Augusta, 6 aprile
Avrebbe dovuto essere un pezzo sul Par 3 Contest del mercoledì pomeriggio, invece una serie di coincidenze, mi hanno fatto cambiare i programmi, nella speranza che il mio direttore non se la prenda a male.
In questo articolo vi voglio spiegare la cronologia degli eventi che mi ha aiutato a capire ulteriormente il ruolo di quello che per i più ignoranti (coloro che ignorano) può sembrare un semplice portaborse.
Allontanandomi dal clima di festa e divertimento del Par 3 Contest, di cui molti sottovalutano l’importanza psicologia che ha per i giocatori, in quanto gli permette di staccare la spina prima del grande evento e ricaricarsi in un clima di allegria con la propria famiglia, mi sono imbattuto in una trentina di caddie. Questo gruppetto, vestito con la tradizionale tuta bianca, passeggiava annotando distanze, compattezza dei fairway e dei green, pendenze e rimbalzi.

Questo perché il campo dell’Augusta National è uno di quei percorsi che muta ora dopo ora, minuto dopo minuto. Per quesa ragione il caddie, oltre ad essere l’effetto placebo per molti giocatori, ha anche la funzione di tramutarsi nel saggio grillo parlante, mostrando le cose da un’altra prospettiva.

Tutto questo mio osservare è avvenuto mentre, seduto sulla tribuna della 15, leggevo una rivista di golf dedicata al Masters.
A colpirmi un articolo in cui uno dei preziosi consiglieri di bianco vestiti in incognito raccontava della sua carriera e di come una “Green Jacket” avrebbe potuto cambiare per sempre la vita del suo giocatore e, con molte probabilità, anche la sua.
Mentre leggevo le parole di questo caddie sotto copertura, cercavo di capire chi fosse il famoso professionista.

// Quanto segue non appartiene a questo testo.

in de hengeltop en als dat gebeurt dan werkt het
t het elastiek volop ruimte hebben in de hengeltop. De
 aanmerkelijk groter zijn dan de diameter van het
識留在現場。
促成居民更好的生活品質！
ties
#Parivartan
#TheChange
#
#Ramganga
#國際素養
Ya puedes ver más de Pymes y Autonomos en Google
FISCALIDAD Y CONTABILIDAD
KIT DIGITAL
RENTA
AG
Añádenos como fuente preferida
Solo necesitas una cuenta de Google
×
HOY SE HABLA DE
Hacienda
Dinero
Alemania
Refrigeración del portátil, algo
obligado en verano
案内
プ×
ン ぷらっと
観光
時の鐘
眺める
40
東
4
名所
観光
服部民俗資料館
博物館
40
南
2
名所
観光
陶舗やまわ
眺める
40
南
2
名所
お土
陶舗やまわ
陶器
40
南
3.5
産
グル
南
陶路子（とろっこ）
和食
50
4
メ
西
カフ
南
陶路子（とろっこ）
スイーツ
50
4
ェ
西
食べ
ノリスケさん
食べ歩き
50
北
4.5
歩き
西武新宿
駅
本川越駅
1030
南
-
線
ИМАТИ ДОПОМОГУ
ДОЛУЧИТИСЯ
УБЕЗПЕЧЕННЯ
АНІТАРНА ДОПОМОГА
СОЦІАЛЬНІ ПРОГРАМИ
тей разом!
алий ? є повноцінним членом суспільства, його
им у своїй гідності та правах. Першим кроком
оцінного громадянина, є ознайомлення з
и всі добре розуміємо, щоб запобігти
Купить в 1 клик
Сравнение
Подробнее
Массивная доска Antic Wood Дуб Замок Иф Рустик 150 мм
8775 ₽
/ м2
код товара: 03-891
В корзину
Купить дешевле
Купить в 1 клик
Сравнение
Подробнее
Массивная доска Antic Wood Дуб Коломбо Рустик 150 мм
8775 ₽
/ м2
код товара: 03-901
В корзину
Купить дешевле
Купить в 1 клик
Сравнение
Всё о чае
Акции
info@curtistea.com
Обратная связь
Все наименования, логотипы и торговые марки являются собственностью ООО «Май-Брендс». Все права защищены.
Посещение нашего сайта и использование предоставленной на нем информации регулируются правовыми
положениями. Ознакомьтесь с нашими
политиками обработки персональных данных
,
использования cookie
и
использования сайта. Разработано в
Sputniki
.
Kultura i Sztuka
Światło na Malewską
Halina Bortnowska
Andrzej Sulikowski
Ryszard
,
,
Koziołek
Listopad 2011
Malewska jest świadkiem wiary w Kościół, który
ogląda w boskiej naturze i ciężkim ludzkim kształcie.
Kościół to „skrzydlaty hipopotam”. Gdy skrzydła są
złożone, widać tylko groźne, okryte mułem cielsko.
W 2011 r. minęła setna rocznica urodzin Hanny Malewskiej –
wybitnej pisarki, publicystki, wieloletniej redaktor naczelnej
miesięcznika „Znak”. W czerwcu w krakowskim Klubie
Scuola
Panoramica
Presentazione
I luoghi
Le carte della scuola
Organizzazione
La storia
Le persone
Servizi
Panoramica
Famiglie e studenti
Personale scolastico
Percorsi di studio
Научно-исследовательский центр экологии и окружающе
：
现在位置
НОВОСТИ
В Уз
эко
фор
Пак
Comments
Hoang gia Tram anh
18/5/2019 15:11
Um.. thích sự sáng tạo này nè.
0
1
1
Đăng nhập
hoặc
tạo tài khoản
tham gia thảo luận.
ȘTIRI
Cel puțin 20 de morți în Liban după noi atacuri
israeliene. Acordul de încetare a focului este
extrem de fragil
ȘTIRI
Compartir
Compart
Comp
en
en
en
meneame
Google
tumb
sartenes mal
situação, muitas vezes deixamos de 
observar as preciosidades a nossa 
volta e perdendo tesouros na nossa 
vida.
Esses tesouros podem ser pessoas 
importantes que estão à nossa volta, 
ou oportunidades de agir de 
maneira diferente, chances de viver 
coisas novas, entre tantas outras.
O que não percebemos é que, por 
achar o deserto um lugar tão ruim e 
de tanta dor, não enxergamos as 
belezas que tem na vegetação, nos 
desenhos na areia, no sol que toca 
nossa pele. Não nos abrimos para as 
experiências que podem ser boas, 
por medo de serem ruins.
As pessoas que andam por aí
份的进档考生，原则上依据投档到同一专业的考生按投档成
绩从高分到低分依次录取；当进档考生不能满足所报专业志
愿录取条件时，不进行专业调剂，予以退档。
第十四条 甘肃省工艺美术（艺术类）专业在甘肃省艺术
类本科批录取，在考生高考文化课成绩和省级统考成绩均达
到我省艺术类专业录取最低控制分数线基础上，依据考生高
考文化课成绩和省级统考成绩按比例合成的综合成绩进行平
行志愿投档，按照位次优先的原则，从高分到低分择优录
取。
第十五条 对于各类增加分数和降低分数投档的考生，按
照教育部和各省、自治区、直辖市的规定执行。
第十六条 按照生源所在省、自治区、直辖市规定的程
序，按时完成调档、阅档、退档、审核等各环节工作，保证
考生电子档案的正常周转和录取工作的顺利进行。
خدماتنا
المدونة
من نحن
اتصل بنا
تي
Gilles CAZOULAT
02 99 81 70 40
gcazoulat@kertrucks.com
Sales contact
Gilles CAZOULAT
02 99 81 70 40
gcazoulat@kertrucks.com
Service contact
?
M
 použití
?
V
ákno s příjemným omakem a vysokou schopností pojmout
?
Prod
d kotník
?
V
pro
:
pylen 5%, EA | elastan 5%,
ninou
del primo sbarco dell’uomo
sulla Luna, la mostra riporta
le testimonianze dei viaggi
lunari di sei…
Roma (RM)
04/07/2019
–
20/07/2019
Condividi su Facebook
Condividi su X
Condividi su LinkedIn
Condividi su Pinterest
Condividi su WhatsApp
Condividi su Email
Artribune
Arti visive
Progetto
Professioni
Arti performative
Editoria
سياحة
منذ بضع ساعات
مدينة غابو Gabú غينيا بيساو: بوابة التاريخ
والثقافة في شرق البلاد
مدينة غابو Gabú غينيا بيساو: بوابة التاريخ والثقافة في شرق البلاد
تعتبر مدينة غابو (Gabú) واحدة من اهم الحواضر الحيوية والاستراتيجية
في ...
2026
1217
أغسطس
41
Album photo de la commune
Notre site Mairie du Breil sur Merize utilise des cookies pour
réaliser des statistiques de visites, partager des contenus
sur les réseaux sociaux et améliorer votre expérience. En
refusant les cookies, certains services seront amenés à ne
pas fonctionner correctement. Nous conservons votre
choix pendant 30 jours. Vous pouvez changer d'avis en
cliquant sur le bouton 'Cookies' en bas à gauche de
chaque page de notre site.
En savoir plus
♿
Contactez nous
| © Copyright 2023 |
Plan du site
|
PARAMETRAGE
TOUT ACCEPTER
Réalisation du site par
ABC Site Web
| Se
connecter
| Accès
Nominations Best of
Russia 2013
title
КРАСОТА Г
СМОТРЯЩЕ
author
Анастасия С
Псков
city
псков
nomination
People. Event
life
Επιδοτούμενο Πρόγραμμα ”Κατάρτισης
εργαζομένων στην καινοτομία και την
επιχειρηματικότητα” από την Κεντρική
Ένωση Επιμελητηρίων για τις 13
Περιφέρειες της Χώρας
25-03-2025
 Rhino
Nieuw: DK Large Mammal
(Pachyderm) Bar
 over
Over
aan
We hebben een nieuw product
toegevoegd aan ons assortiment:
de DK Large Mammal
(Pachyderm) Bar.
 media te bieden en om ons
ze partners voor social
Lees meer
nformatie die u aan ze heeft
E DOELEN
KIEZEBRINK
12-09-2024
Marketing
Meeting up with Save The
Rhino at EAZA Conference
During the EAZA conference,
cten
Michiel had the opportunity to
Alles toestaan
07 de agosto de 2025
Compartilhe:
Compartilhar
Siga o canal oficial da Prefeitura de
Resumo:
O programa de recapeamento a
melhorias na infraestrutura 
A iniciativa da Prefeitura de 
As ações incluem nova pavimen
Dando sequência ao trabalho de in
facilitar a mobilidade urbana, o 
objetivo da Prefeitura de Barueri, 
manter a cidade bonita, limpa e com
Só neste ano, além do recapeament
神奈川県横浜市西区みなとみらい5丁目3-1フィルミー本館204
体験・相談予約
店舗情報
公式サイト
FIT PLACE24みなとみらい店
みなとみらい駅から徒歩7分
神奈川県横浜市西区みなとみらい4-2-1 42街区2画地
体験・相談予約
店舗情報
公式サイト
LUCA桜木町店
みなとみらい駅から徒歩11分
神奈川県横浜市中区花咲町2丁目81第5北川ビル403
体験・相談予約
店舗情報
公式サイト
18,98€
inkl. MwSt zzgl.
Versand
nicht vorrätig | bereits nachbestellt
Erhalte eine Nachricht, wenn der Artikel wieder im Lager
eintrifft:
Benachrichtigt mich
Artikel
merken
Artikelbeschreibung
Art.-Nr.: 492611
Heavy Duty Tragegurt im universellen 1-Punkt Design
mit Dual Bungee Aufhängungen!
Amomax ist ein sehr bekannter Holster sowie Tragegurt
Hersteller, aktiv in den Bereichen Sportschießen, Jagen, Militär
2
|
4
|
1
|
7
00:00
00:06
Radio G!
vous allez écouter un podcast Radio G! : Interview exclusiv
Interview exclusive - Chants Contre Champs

Quattro pagine in cui parla del rapporto tra lui e il suo giocatore, reo di non essere  troppo espansivo e gioviale, ma ciò non ha impedito di ritrovarsi a poche buche dalla fine a rischiare  di vincere all’Augusta National.
Dalle sue parole traspariva tutta l’ammirazione, la passione e il coinvolgimento di tanti anni vissuti insieme. Dall’altra, si potrebbe pensare che il lavoro del caddie non sia duraturo e solido e pregiudichi la vita privata, in quanto costantemente impegnato sui fairway in giro per il mondo.
Purtroppo la vittoria non arrivò e di conseguenza nemmeno quella serie di eventi positivi per essersi aggiudicati il primo major della stagione. Il misterioso giocatore smise poco dopo, passando al ruolo di telecronista, mentre l’undercover caddie continua imperterrito il suo lavoro di grillo parlante.
A chiudere queste considerazioni sulla figura di colui che non si limita ad accollarsi il peso della sacca per 18 buche, voglio riportare una frase detta da Guido Migliozzi durante la diretta Instagram di Golf & Turismo di ieri. Alla mia domanda su quanto ci avesse pensato a quel famoso e spettacolare secondo colpo della 18 a Parigi all’Open di Francia dello scorso anno (da cui è uscito vincitore) ha risposto più volte facendo riferimento a un “noi”.
Questo è il rapporto di totale condivisione tra un caddie e il suo giocatore.